Spring is coming. I can feel it.
We have finally had the first “nice” day that heralds the warmer months. In the midwest, this is the day when the temperature never really gets above 56 degrees, but everyone embraces it as if it were the height of summer.
Runners suddenly don shorts instead of their ankle-length insulated leggings. Birds seem to appear out of thin air, and morning walks immediately have a soundtrack of raucous chittering.
Just this morning, I was out on a walk with our pup and I had the realization that winter is almost over. It’s already March.
This time last year, [REDACTED] and I hadn’t even stepped foot on the law school’s campus. No decision had been made. No offer accepted.
This time six months ago we had barely moved into the apartment that never felt like home. Just three months later, we would be buying a house and moving in. A house that definitely feels like home.
This time last week we were preparing for a whirlwind trip back to our old city. It was a trip of 12-hour volunteer shifts, familiar places with new people, and an impromptu party at a bar around the corner from my parent’s house. It was excellent.
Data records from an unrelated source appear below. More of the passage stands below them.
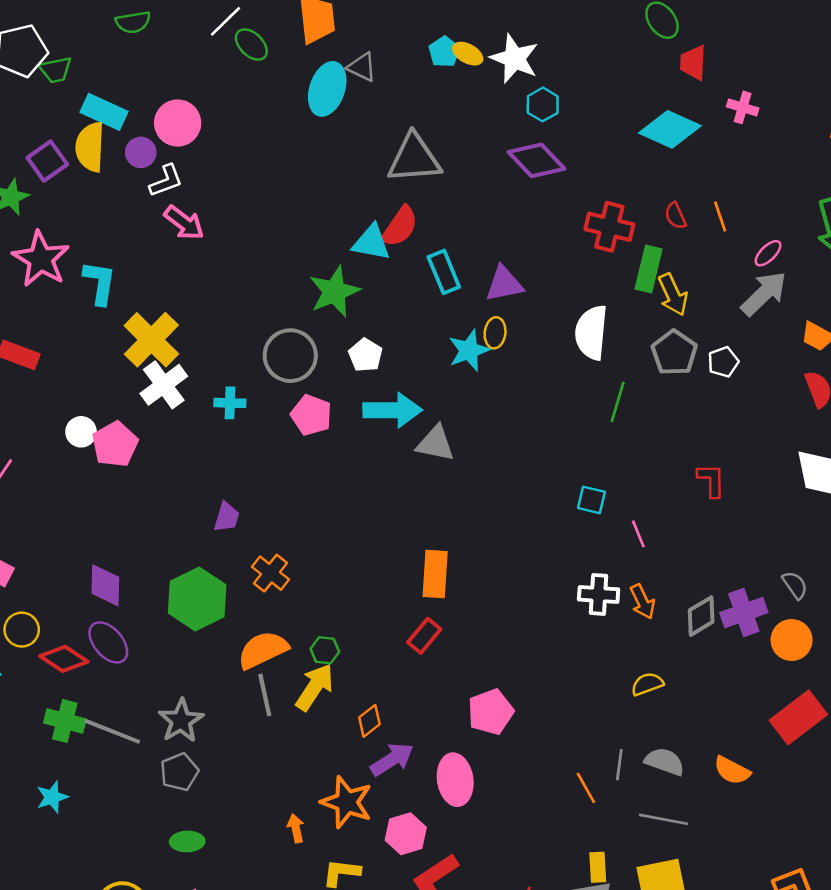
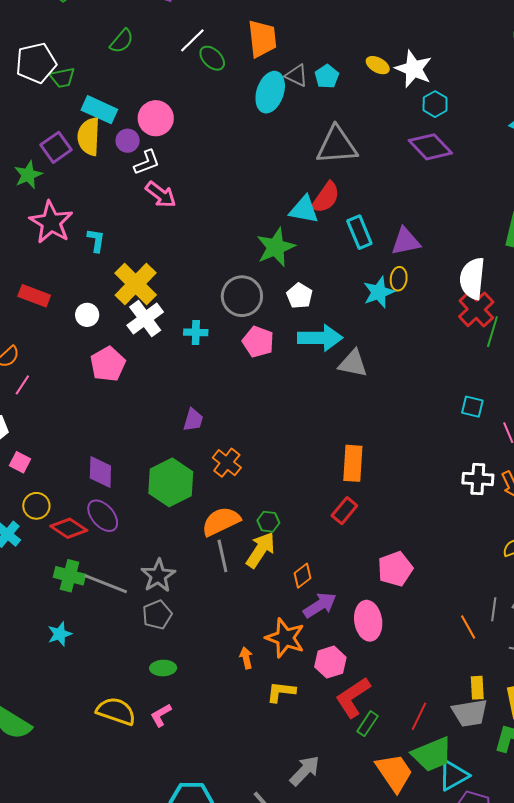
green semicircle: (133, 22) -> (122, 41), turned -40
cyan pentagon: (444, 52) -> (327, 76), moved
red cross: (609, 227) -> (476, 309), moved, turned 33
cyan L-shape: (100, 283) -> (96, 240), size x0.7
white circle: (81, 432) -> (87, 315), moved

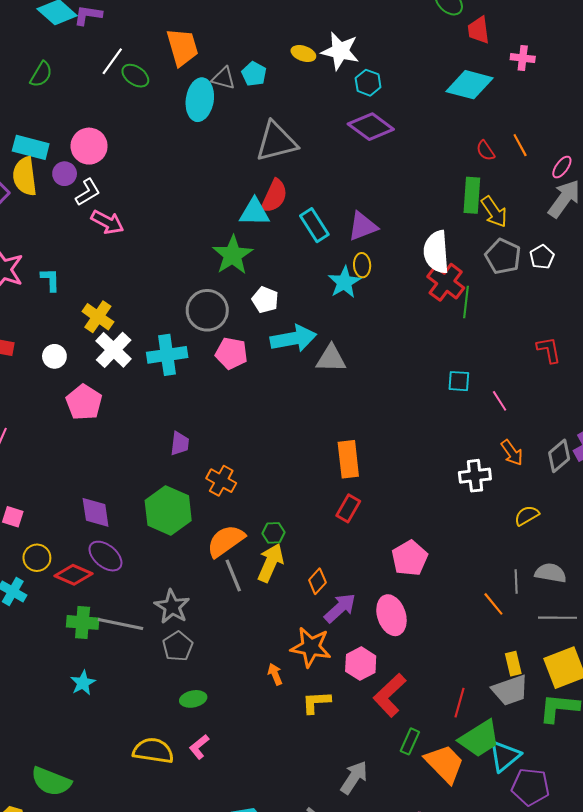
yellow cross: (136, 284) -> (98, 317), size x0.7
cyan cross: (196, 332) -> (167, 355), size x1.6
white cross: (478, 479) -> (475, 476), moved
green rectangle: (368, 724) -> (410, 741), moved

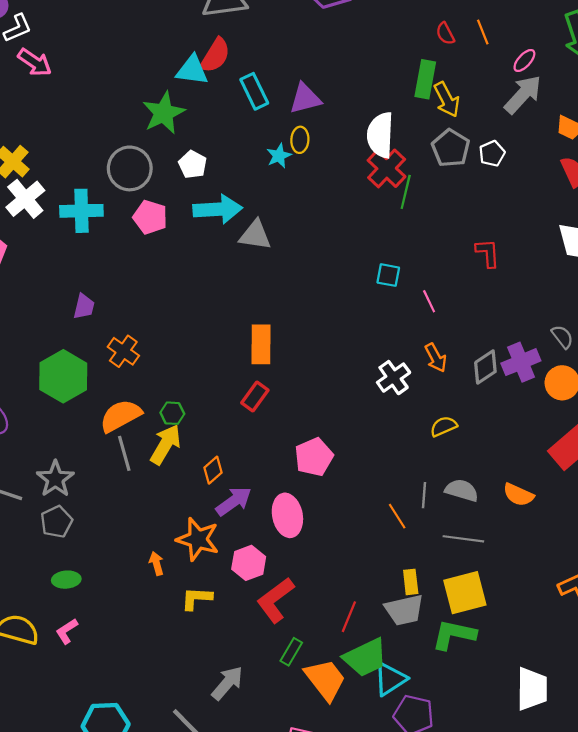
cyan star: (344, 282) -> (279, 156), size x0.7
white cross: (475, 476) -> (394, 378), turned -36

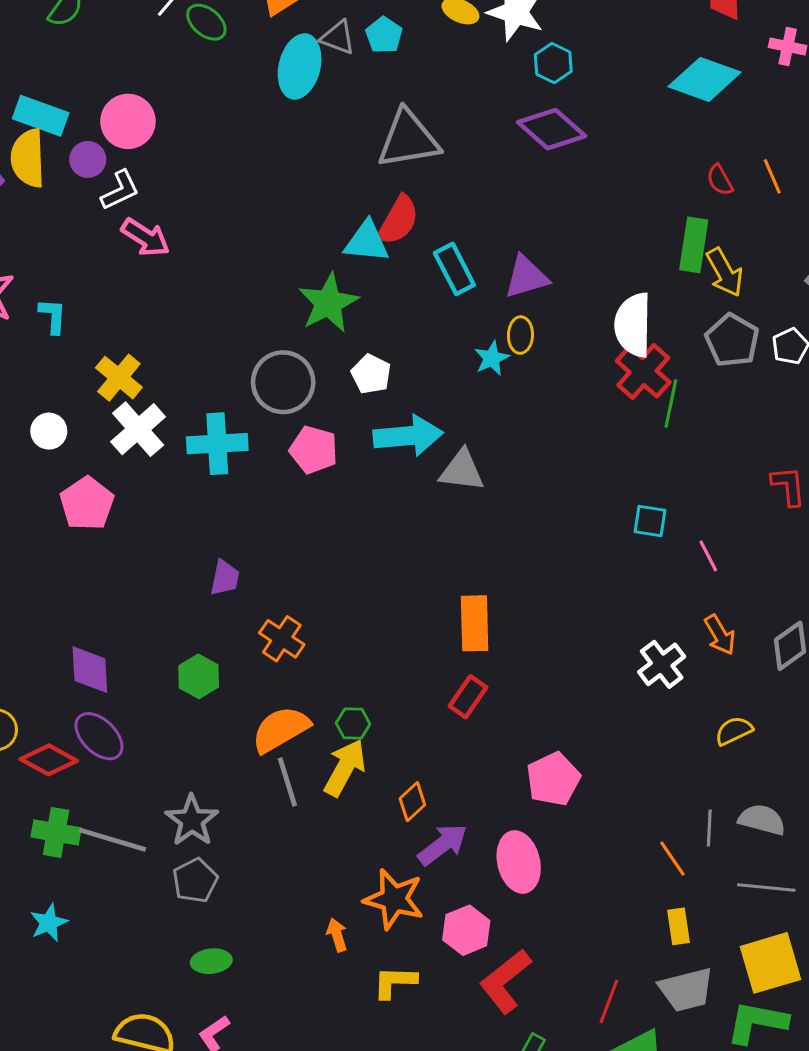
green hexagon: (63, 376) -> (199, 676), size x0.6
yellow rectangle: (411, 582) -> (678, 926), moved

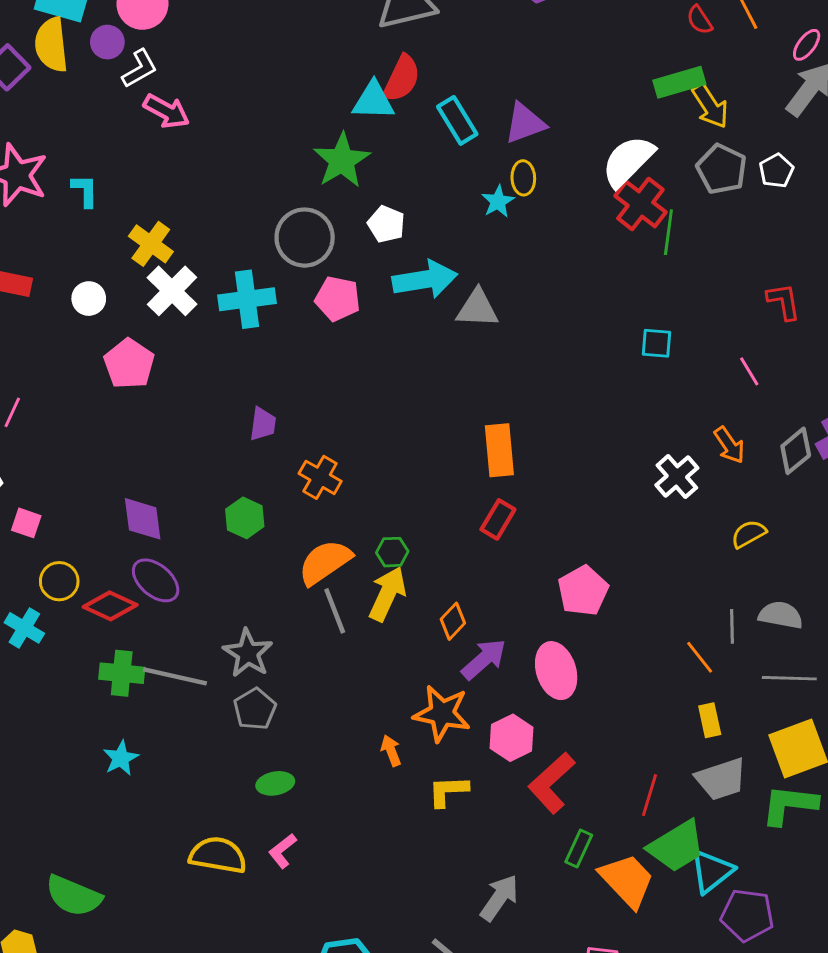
green rectangle: (694, 245) -> (679, 82), turned 69
white semicircle: (633, 325) -> (628, 161), turned 48
pink line: (708, 556) -> (749, 371), moved

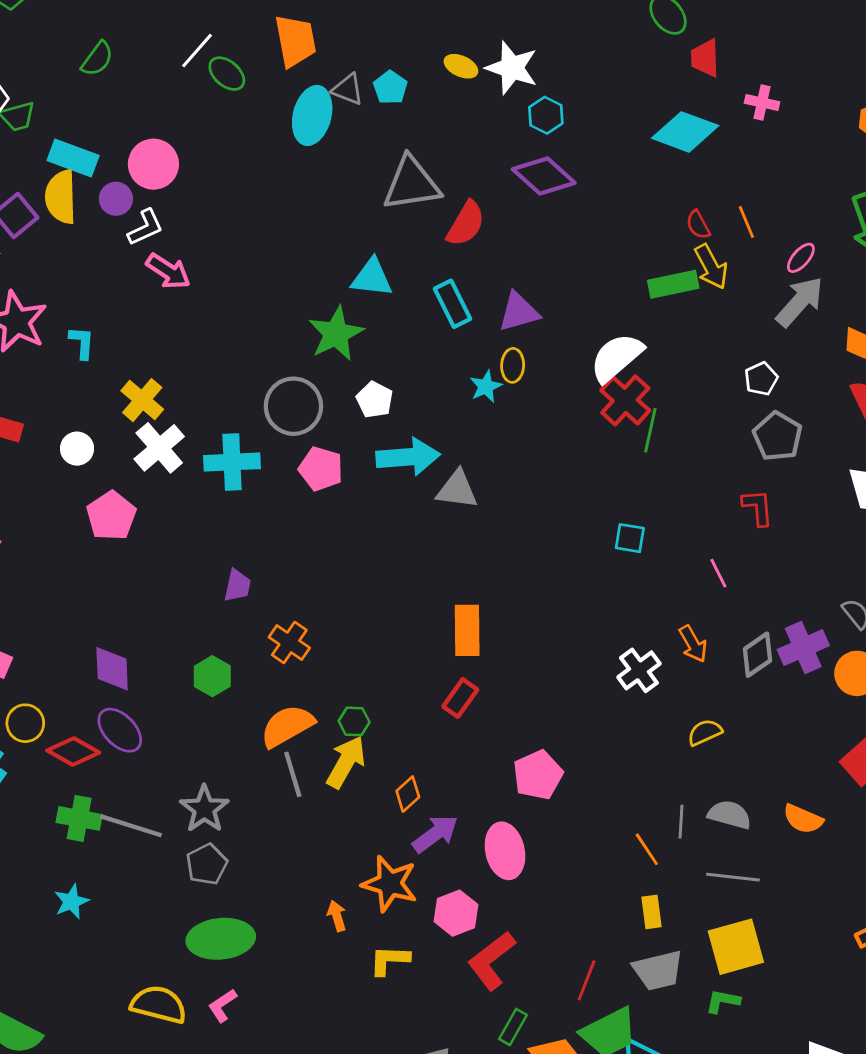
red semicircle: (402, 79) -> (466, 224), moved
yellow arrow: (710, 106) -> (711, 267), moved
gray pentagon: (722, 169) -> (778, 436), moved
green ellipse: (275, 783) -> (221, 939), size x1.8
green L-shape: (789, 805) -> (723, 1001), size x0.6

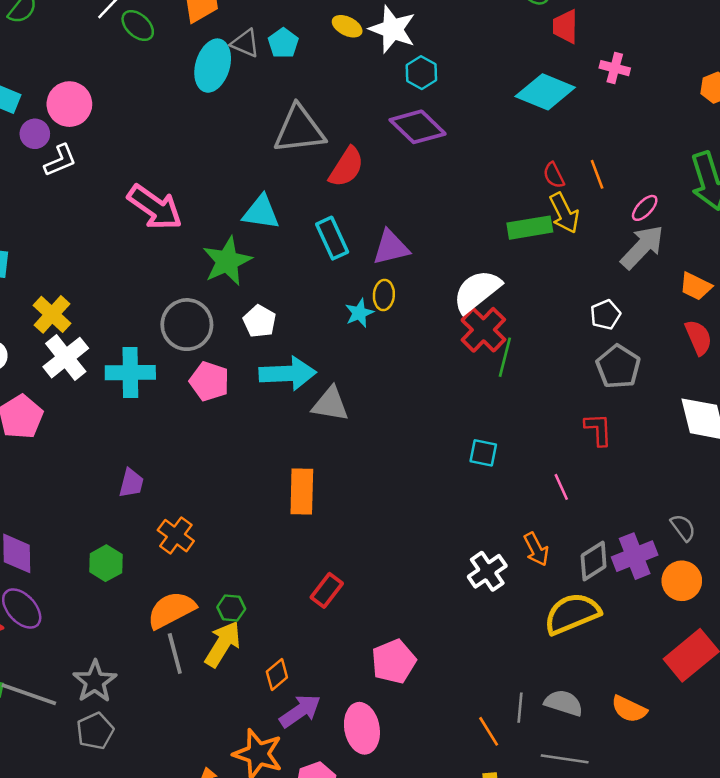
pink arrow: (168, 271) -> (155, 207), moved, size x1.4
orange rectangle: (467, 630) -> (302, 492), moved
yellow semicircle: (705, 732) -> (572, 614), moved, size x1.8

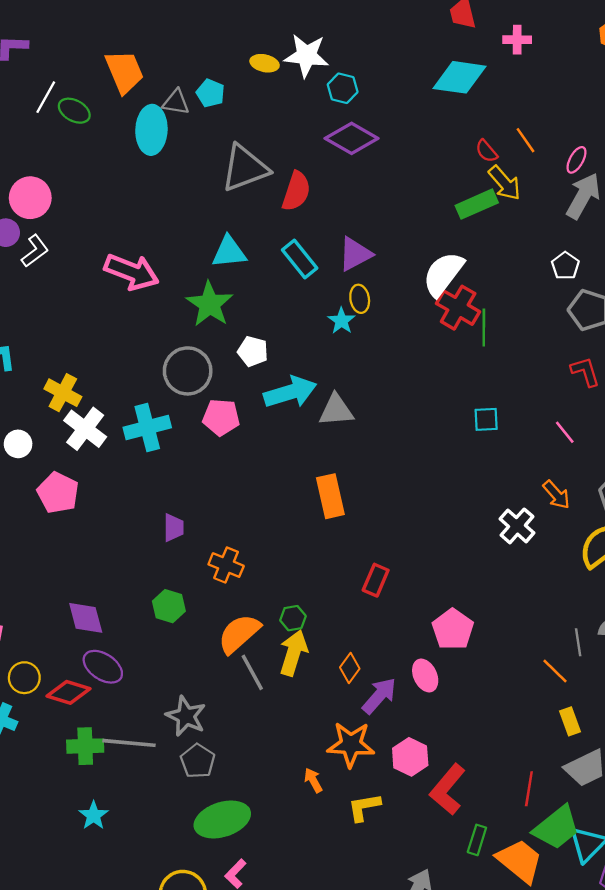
pink ellipse: (362, 728) -> (425, 675), moved, size x0.7

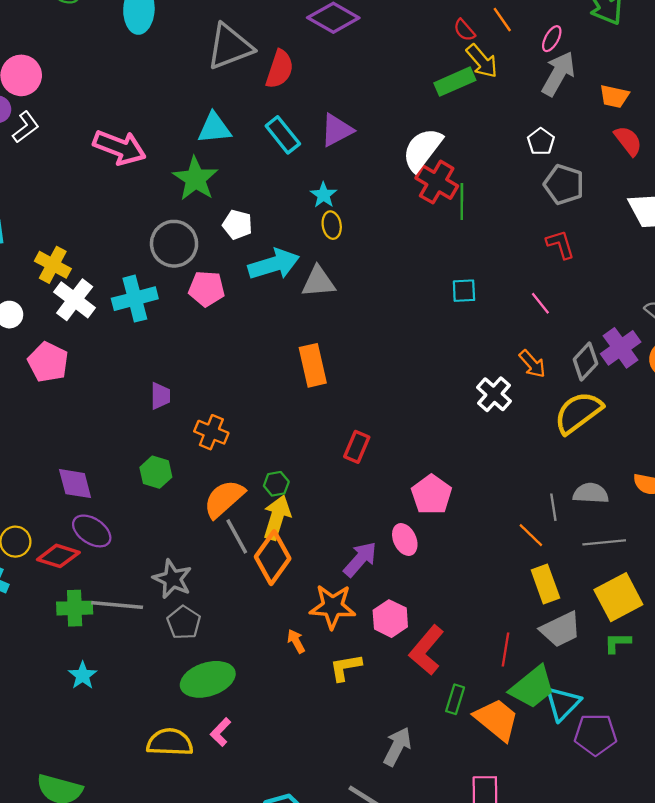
yellow ellipse: (360, 299) -> (332, 225), moved
orange diamond: (350, 668) -> (273, 558), moved, size x1.8
yellow rectangle: (570, 721) -> (545, 584), size x1.4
The weekend was everything I hoped it would be and more.
On the drive back [REDACTED] turned to me, “I’m looking forward to being home.”
This weekend I have plans to see not one, not two, but four friends. One of them I met through bumble BFF, one I met through a mutual friend, one I met through work, and one I’ve known since college. I think back on our first month after the move and feel an indescribable sense of gratitude and calm knowing that my feelings of lonliness and isolation were not final.
Change is in the air.
And so, it seems fitting that I am preparing for another change.
I got a job. A new job that aligns with the work I was doing before the move.
In trying to describe this feeling, it is like putting together pieces of a broken plate and finding that, although some paint chipped off, the seam is nearly invisible. It is incredibly satisfying.
My therapist told me that people are happiest before a vacation – that the planning and daydreaming about the event beings greater pleasure than the experience of it. It felt like a gentle warning not to put all of my happiness on one thing, but friend – I cannot help being excited and I want to relish the feeling for as long as I can.
In the midst of my excitement, [REDACTED] is facing his own application process.
Summer, it seems, is a high stakes game when you’re in law school. I have been doing my best to be a supportive, compassionate, and empathetic partner while letting [REDACTED] carry his own anxiety and stress.
That is not to say that I am not open to hearing his concerns, or that I’m not present and available when he needs someone to vent to over the application process for some internship or another – I am.
I just let his stress be his and try to keep my stress mine. My therapist calls this sort of thing a boundary, and she assures me it is very healthy.
Have I mentioned that I really like my therapist?